Saturday, May 06, 2006

Land of the Standing Stones - The Welcome

I walk slowly in the moonlight, with the Standing Stones on my left, shielding me, then revealing me as I pass each one. The path ahead of me looks like a never-ending, wide, zebra crossing. I feel so calm as my bare feet touch on the cool earth. I try to dig my toes in but the ground is too hard. I don't mind. The cool air is so refreshing after such a hot day and I look up at the stars never wanting this feeling to end. The Stones are singing and whispering, even though there is not even a light breeze. I like to think that this particular song they're singing is just for me at this very moment. This is something I would never have done at home. Walk at night, in the moonlight, bare-footed, alone and wearing this simple, thin summer dress? Never. I wouldn't even consider it. But this Land is changing me in subtle ways. Ways that only my soul mates could discern.

Now I realise that maybe I've stayed out too long. I'm starting to see things. Up ahead, walking towards me in time with my own footsteps, is what must be an apparition. As she walks nearer I can see the serene smile on her face and despite my apprehension a matching smile steals across my own face. My feet are moving of their own accord now but I feel shy under her direct stare. We are now face to face and the smell of her faint, flowery perfume calms any fears I had. Her eyes are a soft, kind, confident, brown. They search my face questioningly and then as if she has now seen what she came to see, her smile widens and then she turns around and walks back the way she came.
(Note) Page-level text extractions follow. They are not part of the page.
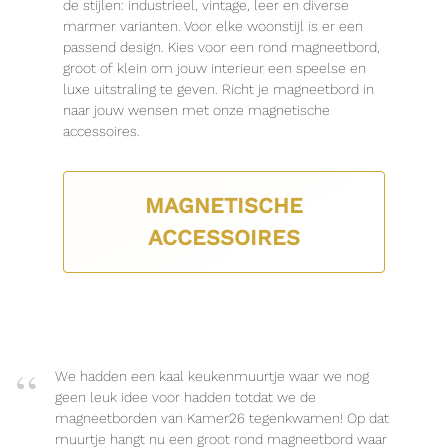
de stijlen: industrieel, vintage, leer en diverse
marmer varianten. Voor elke woonstijl is er een
passend design. Kies voor een rond magneetbord,
groot of klein om jouw interieur een speelse en
luxe uitstraling te geven. Richt je magneetbord in
naar jouw wensen met onze magnetische
accessoires.
MAGNETISCHE
ACCESSOIRES
We hadden een kaal keukenmuurtje waar we nog
geen leuk idee voor hadden totdat we de
magneetborden van Kamer26 tegenkwamen! Op dat
muurtje hangt nu een groot rond magneetbord waar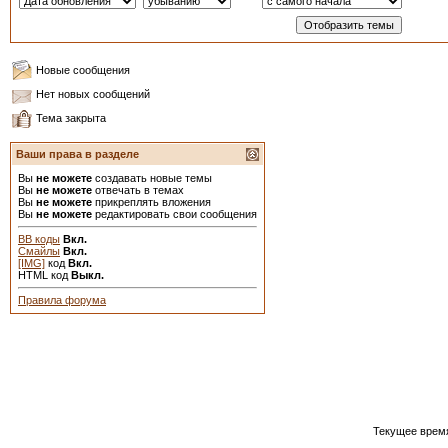
Новые сообщения
Нет новых сообщений
Тема закрыта
Ваши права в разделе
Вы
не можете
создавать новые темы
Вы
не можете
отвечать в темах
Вы
не можете
прикреплять вложения
Вы
не можете
редактировать свои сообщения
BB коды
Вкл.
Смайлы
Вкл.
[IMG]
код
Вкл.
HTML код
Выкл.
Правила форума
Текущее врем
She never looks back at me but her perfume follows me back to my wagon and I feel safer than I've felt in a long time. There is another feeling there as well but I can really place it. As I sit on my bed and ponder this strange encounter, I try to recall what she looked like but I can only remember her eyes, her smile and her scent. As I snuggle underneath the thin covers of my bed, I finally realise what that other feeling was. It was a feeling of absolute acceptance and welcome.

2 Comments:

At 11:51 PM, Blogger Imogen Crest said...

This is such a peaceful description of a moment. Magical to read.

 
At 1:35 AM, Blogger Heather Blakey said...

Now I was reading somewhere that rocks sing. I think it was in 'Cosmic Mother'. Anyway Stacey I found this whole piece affirming and uttering reassuring. I know that, although there may be some adventures and close encounters, I have bought people to the very safest of places.